WHAT THE EXERCISE ASKS
From the entries below, output the line with "Partnerzy możemy używać dokładnych danych" and each following line up to and including the line with "УЛЮБЛЕНІ КНИГИ: НАТАЛІЯ АТАМАСЬ", exactly as written.

== RECORDS SHOWN ==

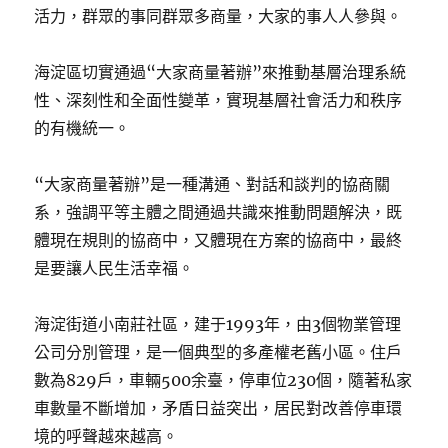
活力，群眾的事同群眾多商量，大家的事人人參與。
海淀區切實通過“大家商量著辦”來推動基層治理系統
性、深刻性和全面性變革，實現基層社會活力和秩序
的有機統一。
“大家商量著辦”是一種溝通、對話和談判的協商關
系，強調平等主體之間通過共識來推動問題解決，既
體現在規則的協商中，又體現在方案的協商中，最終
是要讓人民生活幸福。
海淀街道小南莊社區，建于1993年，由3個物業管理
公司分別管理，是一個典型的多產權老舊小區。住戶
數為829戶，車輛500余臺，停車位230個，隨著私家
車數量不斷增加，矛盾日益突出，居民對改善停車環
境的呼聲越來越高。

===
== RECORDS SHOWN ==

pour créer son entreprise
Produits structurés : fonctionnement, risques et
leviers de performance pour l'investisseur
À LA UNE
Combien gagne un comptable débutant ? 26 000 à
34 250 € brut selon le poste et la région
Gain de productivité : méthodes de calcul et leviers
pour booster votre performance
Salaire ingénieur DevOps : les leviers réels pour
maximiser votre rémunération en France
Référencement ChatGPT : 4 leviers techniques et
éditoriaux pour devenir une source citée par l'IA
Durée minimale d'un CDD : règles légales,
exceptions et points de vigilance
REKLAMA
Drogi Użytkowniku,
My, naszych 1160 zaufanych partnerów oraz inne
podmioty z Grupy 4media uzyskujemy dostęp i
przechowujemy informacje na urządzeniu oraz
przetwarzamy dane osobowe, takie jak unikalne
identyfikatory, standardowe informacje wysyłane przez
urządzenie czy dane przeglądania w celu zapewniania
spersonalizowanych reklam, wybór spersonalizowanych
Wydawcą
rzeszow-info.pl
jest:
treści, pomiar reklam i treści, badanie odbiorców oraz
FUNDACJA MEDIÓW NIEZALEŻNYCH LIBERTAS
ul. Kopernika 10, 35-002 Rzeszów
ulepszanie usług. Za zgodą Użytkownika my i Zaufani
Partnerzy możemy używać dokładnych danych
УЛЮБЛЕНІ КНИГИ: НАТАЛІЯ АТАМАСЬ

===
== RECORDS SHOWN ==

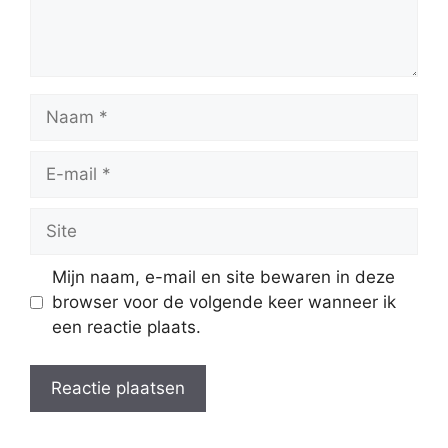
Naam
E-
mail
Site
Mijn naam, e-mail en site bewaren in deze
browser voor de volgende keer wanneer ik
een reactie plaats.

===

RESPONSE BOX
Partnerzy możemy używać dokładnych danych
УЛЮБЛЕНІ КНИГИ: НАТАЛІЯ АТАМАСЬ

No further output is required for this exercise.